Jumpnauts
Hao Jingfang (translated by Ken Liu)
Paperback / Ebook
ISBN: 9781534422117
Saga Press, March 2024, 368 pages
Greetings, readers, and welcome to another book review! This month we’re going to experience a book that’s equal parts future philosophy, modern meditation, and cultural appreciation: Hao Jingfang’s Jumpnauts, the first book in a trilogy.
Jumpnauts begins from the perspective of Jiang Liu, a wastrel playboy running from his duties as a son of the premier shipping and information company of the near future age, but rapidly expands from his initial attempts to solve a mystery regarding low frequency radio waves to include archaeologist Yun Fan and military AI specialist Qi Fei (each possessing secrets of their own). The trio’s adventures take them from the surface of Earth to the orbital reaches of the moon and then far beyond, as they struggle to reconcile their own internal traumas with what they think the world expects from them.
One of the first things that really stood out to me reading Jumpnauts is how elegantly it escalates the plotline. When I first started this book I expected it to be a relatively standard SF novel with an easily anticipated story, but at every turn it confounded my expectations (in an entirely good way). Wildly speculative Earthbound adventures give way to even more imaginative extra-terrestrial escapades and then everything keeps moving on from there, and by the time I reached the end of the book it was difficult to believe that this was the first in a trilogy as opposed to an entirely contained magnum opus of its own. Hao Jingfang does a spectacular job of drawing the reader into the world while at the same time leaving them uncertain of where things are going to go next.
The other thing I really enjoyed is that Jumpnauts is an unapologetically Chinese story that contains universally human experiences. Ken Liu does an excellent job translating the core of Jumpnauts for a Western audience, but the points of emphasis, personal interactions, and dialogue choices make it clear that this is a collection of ideas contemplated by Hao Jingfang, for whom the Founding Fathers of America are, at best, a tertiary thought compared to the Warlords of the Three Kingdoms, the precepts of Confucianism, and the underlying structure of Dao (along with an in-depth exploration of Asian-mythological history). However, at the same time, Hao Jingfang (and by association Ken Liu) involves the reader in a universal experience of themes—the isolated child against family; new lovers against old; the past struggling to hold back the future; technology versus spiritualism—all of which come together in multiple set-pieces that could easily take place on Hollywood screens if the budget (and racism in our current age) allowed. Percy Jackson versus the Olympians is a mote in the storm compared to Fanfan’s quest to redeem her father’s name and honor, especially when multiple universes get involved.
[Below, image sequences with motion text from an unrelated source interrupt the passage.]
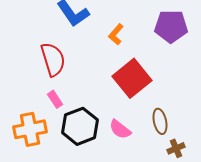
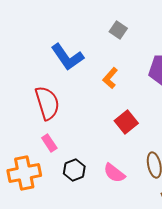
red square: (132, 78) -> (126, 122), size x0.6
black hexagon: (80, 126) -> (74, 170), size x0.6

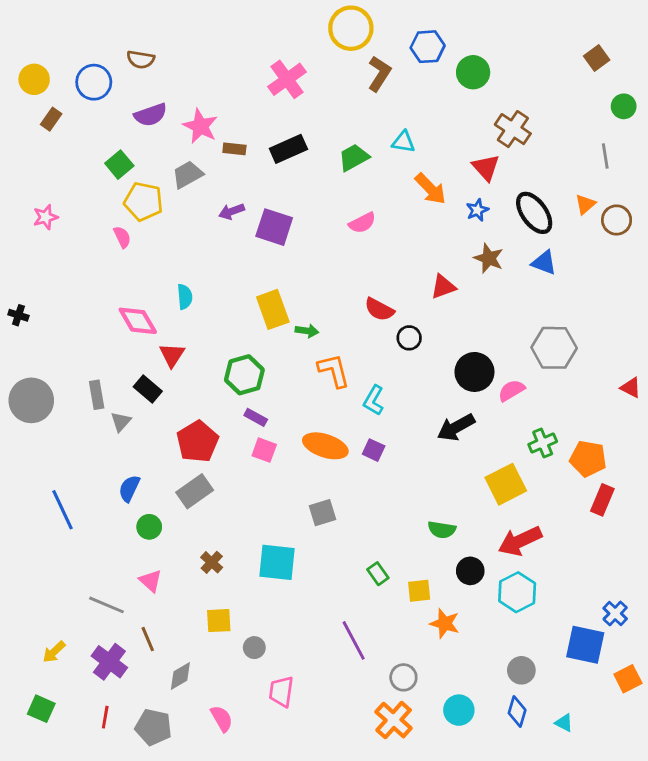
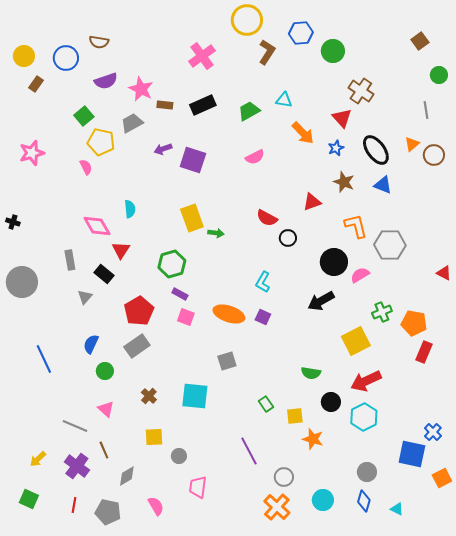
pink star: (45, 217) -> (32, 153), size x1.4
orange L-shape: (334, 371) -> (356, 226), moved
gray rectangle: (97, 395) -> (70, 260), moved

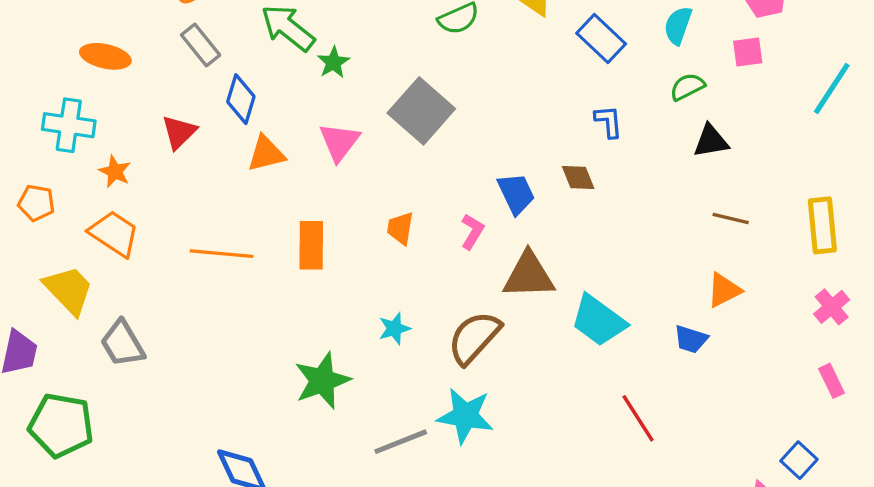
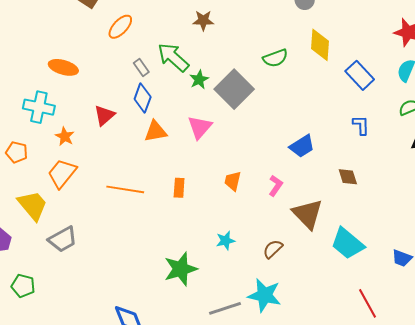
gray rectangle: (201, 45) -> (141, 67), moved, size x0.7
gray square: (421, 111) -> (234, 89), moved
brown diamond: (578, 177) -> (348, 177), moved
blue trapezoid: (516, 194) -> (302, 146), moved, turned 80
orange trapezoid: (114, 234) -> (62, 173), turned -88
orange rectangle: (311, 245) -> (179, 188), size x0.7
brown triangle: (529, 275) -> (308, 214), turned 44
brown semicircle: (474, 338) -> (273, 249), size x0.6
gray trapezoid: (122, 344) -> (63, 239), turned -92
green pentagon: (61, 425) -> (23, 286), size x0.6

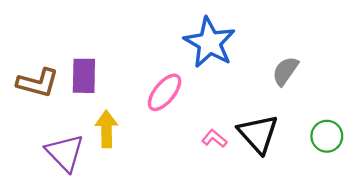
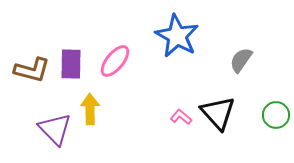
pink ellipse: (165, 92) -> (115, 61), moved

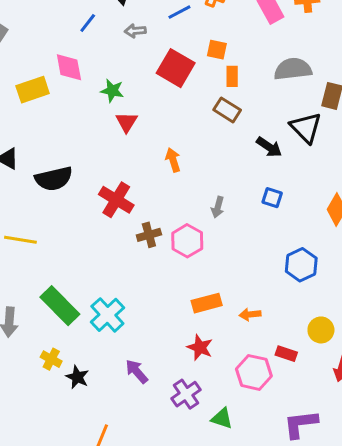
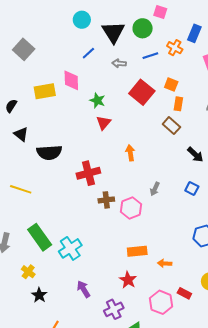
red cross: (116, 200) -> (88, 173), turned 35
black star: (77, 377) -> (39, 295), moved

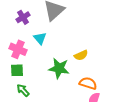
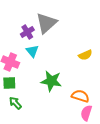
purple cross: (23, 17) -> (27, 32), moved
yellow semicircle: (81, 55) -> (85, 55), moved

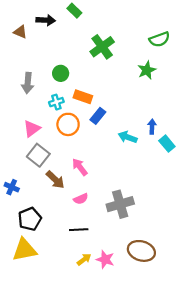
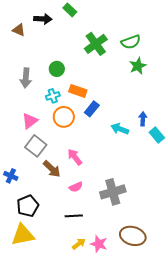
green semicircle: (159, 39) -> (131, 42), moved

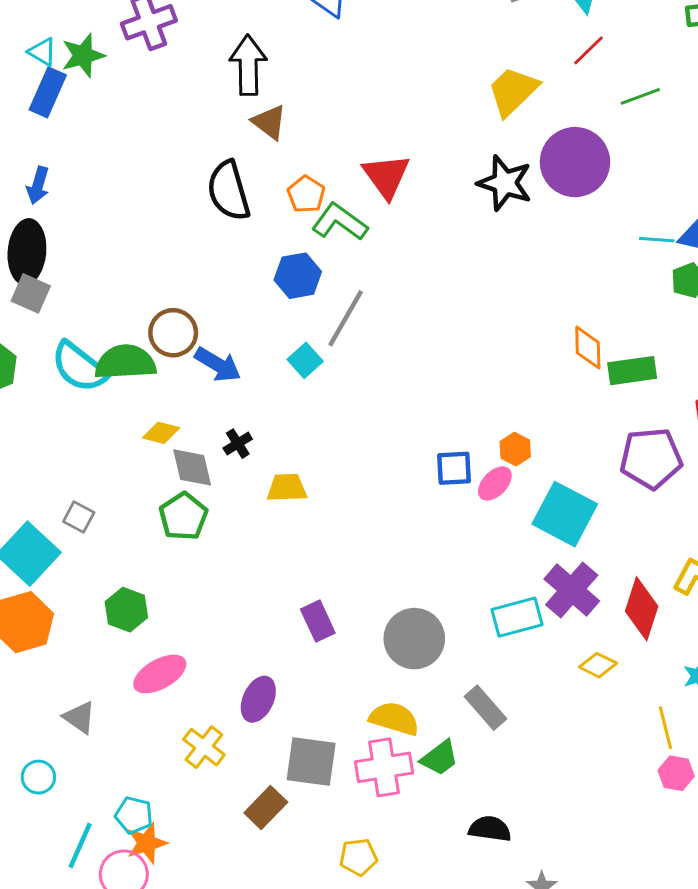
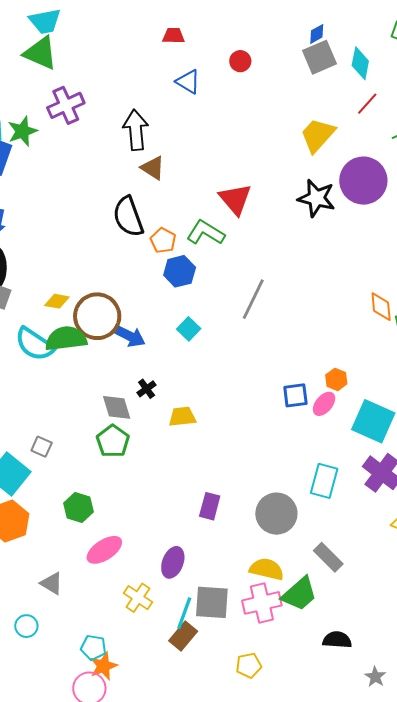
orange pentagon: (306, 194) -> (163, 240), moved
gray line: (346, 318) -> (253, 299), moved
brown circle: (173, 333) -> (97, 316), size x1.4
yellow diamond: (161, 433) -> (57, 301), moved
cyan rectangle: (517, 617) -> (324, 481), moved, turned -56
purple rectangle: (318, 621) -> (210, 506), turned 44
green trapezoid: (440, 758) -> (299, 594), size x1.4
cyan line: (80, 845) -> (184, 613), moved

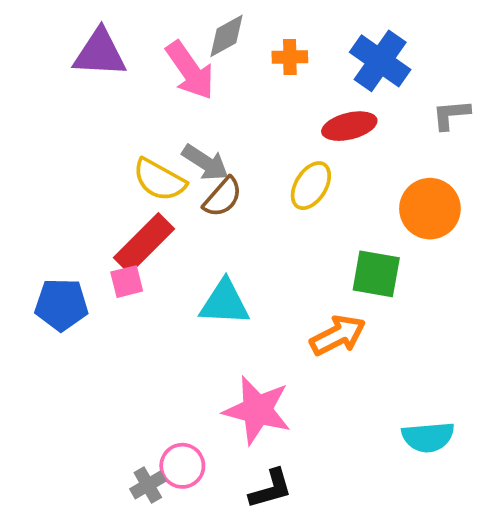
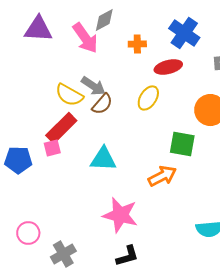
orange cross: (290, 57) -> (137, 44), moved
pink circle: (182, 466) -> (28, 233), moved
gray cross: (148, 485) -> (63, 254), size x1.4

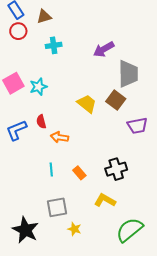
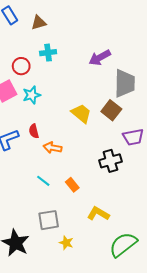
red circle: (18, 31) -> (21, 66), moved
cyan line: (51, 169) -> (43, 181), turned -48
black cross: (116, 169) -> (110, 161), moved

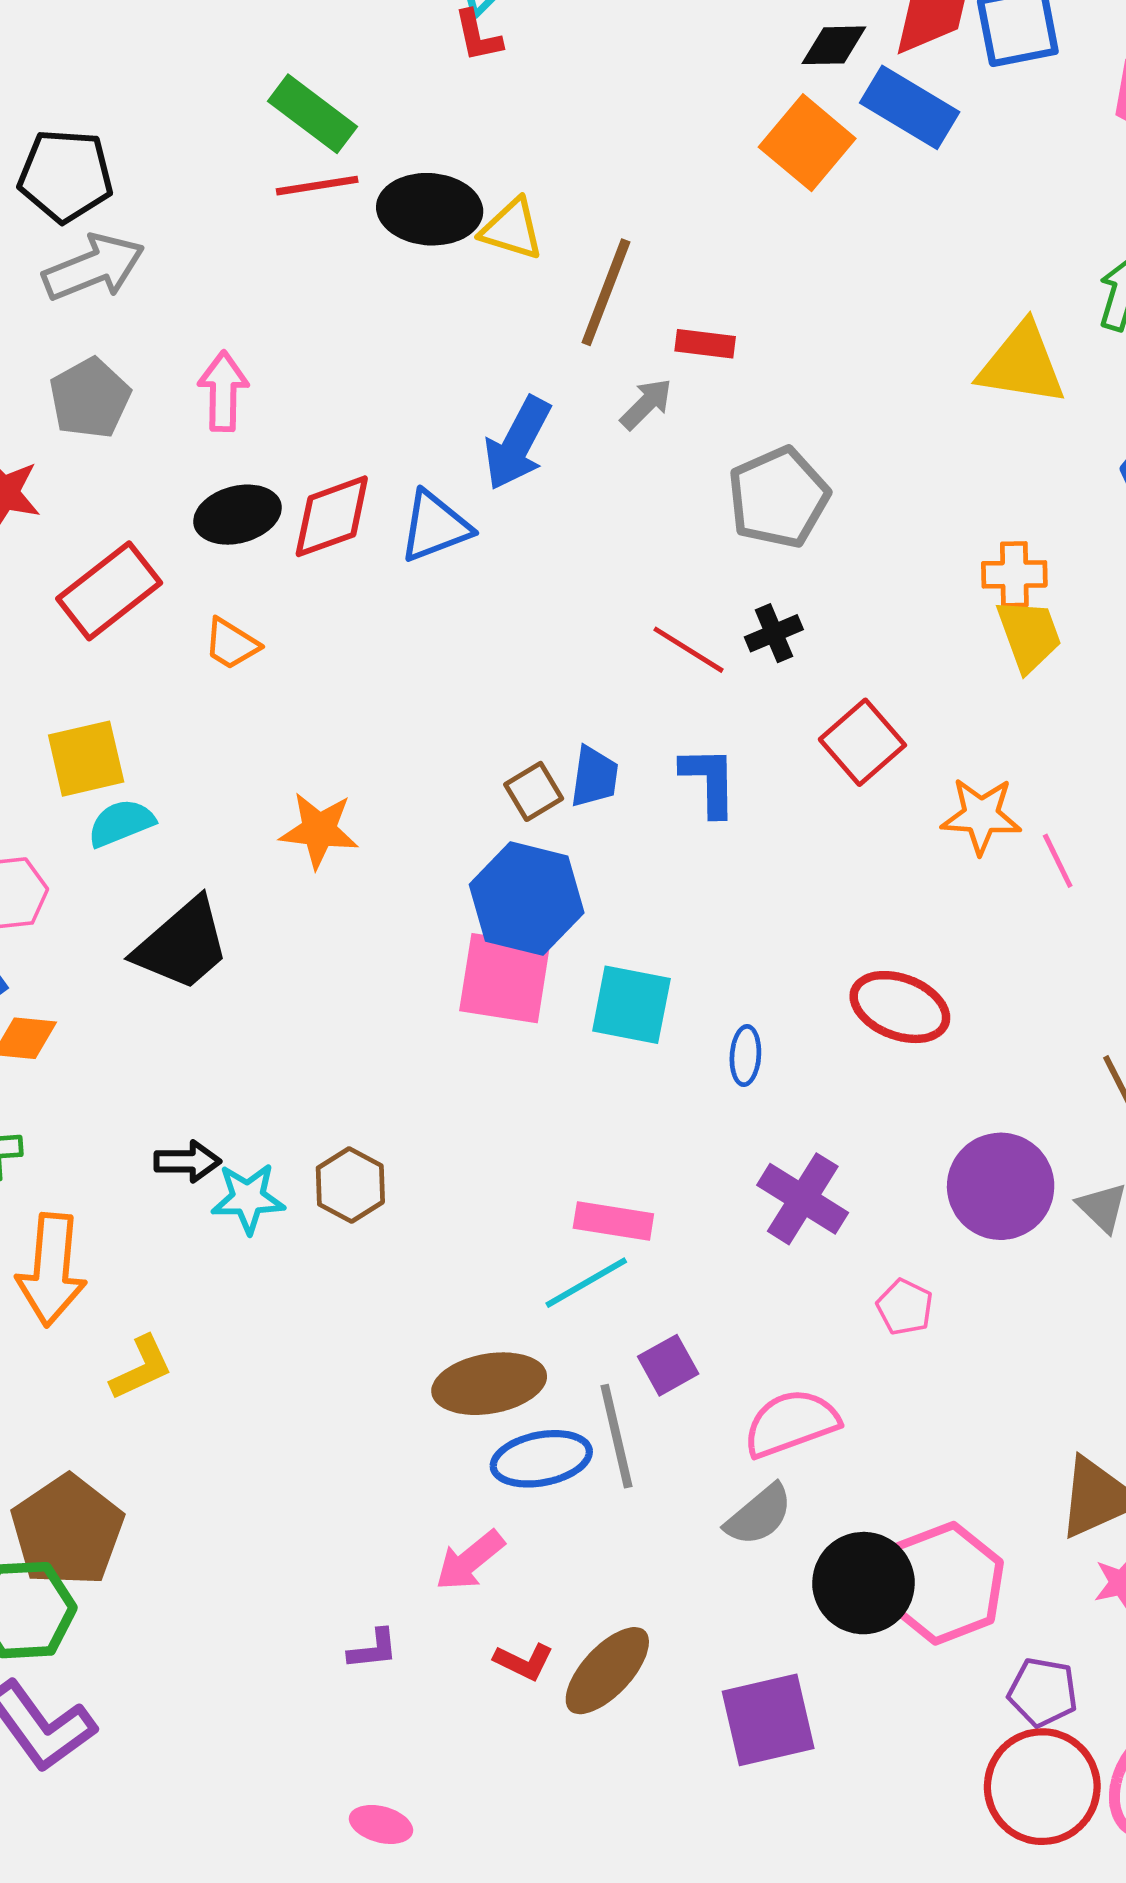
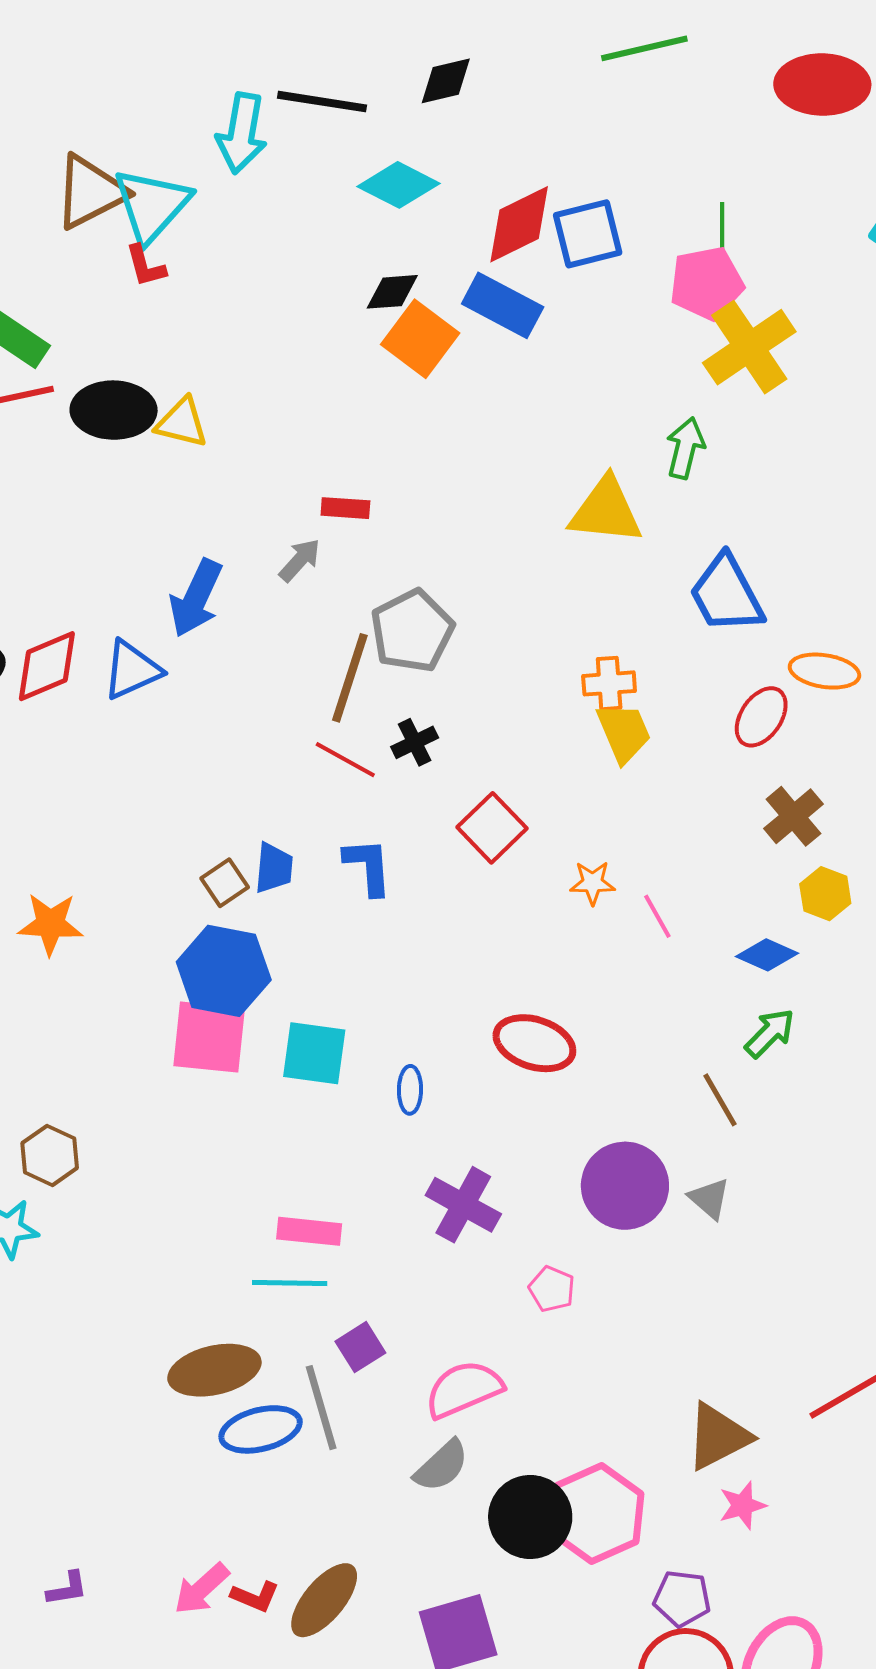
black diamond: (834, 45) -> (392, 292), moved
brown line: (606, 292) -> (350, 678), moved
orange star: (981, 816) -> (592, 883), size x0.7
brown hexagon: (350, 1185) -> (50, 1155), moved
cyan line: (586, 1283) -> (290, 1283), turned 34
pink arrow: (470, 1560) -> (202, 1589), moved
purple L-shape: (373, 1649) -> (67, 1589), moved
Overall, while I felt that the dialogue between characters was weak at times (which made me wish I could read this tale in its original language to capture all the nuances, because I feel that despite Ken Liu’s best efforts, significant parts got lost in translation), the ideas and concepts that Hao Jingfang put forth in this story are so good that I’m asking you, as the reader, to overlook any awkwardness in the language you read this in. Please, just enjoy this story for what it wants to convey, because at its heart, it is an optimistic hope for the future. All of us are here, together, on this planet, trying to do what’s best for us all. We all want to be better. We need to stop letting others tear us apart.
Read if: You understood The Forever War; you laugh in the face of western mythology; you get that borders are arbitrary lines drawn on a piece of paper.